My guess is that the race is due to systemd killing the start script (TERM) but the script not killing its subprocesses. This may be because of the /lib/lsb/init-functions.d/40-systemd hook.
Comment 3 Janek Walkenhorst univentionstaff 2017-01-31 18:03:33 CET
I would also remove the
	sleep 5
It is there since CVS times and seems to not have any purpose given that the loop after it has error handling and retry.

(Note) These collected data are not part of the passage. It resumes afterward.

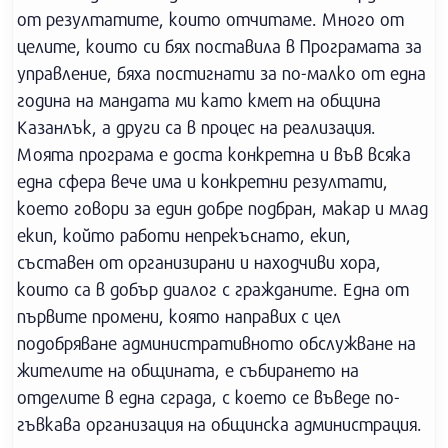
от резултатите, които отчитаме. Много от
целите, които си бях поставила в Програмата за
управление, бяха постигнати за по-малко от една
година на мандата ми като кмет на община
Казанлък, а други са в процес на реализация.
Моята програма е доста конкретна и във всяка
една сфера вече има и конкретни резултати,
което говори за един добре подбран, макар и млад
екип, който работи непрекъснато, екип,
съставен от организирани и находчиви хора,
които са в добър диалог с гражданите. Една от
първите промени, която направих с цел
подобряване административното обслужване на
жителите на общината, е събирането на
отделите в една сграда, с което се въведе по-
гъвкава организация на общинска администрация.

This improves the performance if the init script and also reduces the chance of hitting the race in
 ucs-test/10_ldap/26reconnect_univention_ldapsearch
Comment 4 Philipp Hahn univentionstaff 2017-02-07 11:21:50 CET
OK: ucs-4.2-0@76262
 <https://refspecs.linuxbase.org/LSB_3.0.0/LSB-PDA/LSB-PDA/iniscrptact.html>
FIXED: ucs-4.2-0@76263 → r76482

OK: systemctl status slapd.service
OK: systemctl stop slapd.service
OK: systemctl start slapd.service
OK: systemctl restart slapd.service
~FAIL: killall slapd ; systemctl start slapd.service # NO slapd running

This is a generic systemd SysV-init compatibility bug, which violates the "behave sensibly" requirement from <https://www.debian.org/doc/debian-policy/ch-opersys.html#s-writing-init>. (It is not OpenLDAP specific, as I can repeat it with clamd, too.) Calling old SysV-init scripts would start the service again as expected, but due to the /lib/lsb/init-functions.d/40-systemd shim systemd can't distinguish "type=oneshot" services from "type=simple/forking" services and has to treat the exit code 0 from the init script as "everything okay", even when the service crashes later and is no longer running.
 killall slapd ; _SYSTEMCTL_SKIP_REDIRECT=1 /etc/init.d/slapd start
does show the difference as there slapd is restarted.

We may either switch slapd completely to systemd, or at least supplement the generated slapd.service:

/etc/systemd/system/slapd.service.d/custom.conf:
[Service]
Restart=on-failure  # or "always", as slapd exit(0) when SIGTERM killed?
PIDFile=/var/run/slapd/slapd.pid  # init.d tries to parse that dynamically
RemainAfterExit=no  # systemd-generator uses wrong "yes" here, causing this issue
Comment 5 Stefan Gohmann univentionstaff 2017-04-04 18:30:03 CEST
UCS 4.2 has been released:
 https://docs.software-univention.de/release-notes-4.2-0-en.html
 https://docs.software-univention.de/release-notes-4.2-0-de.html

If this error occurs again, please use "Clone This Bug".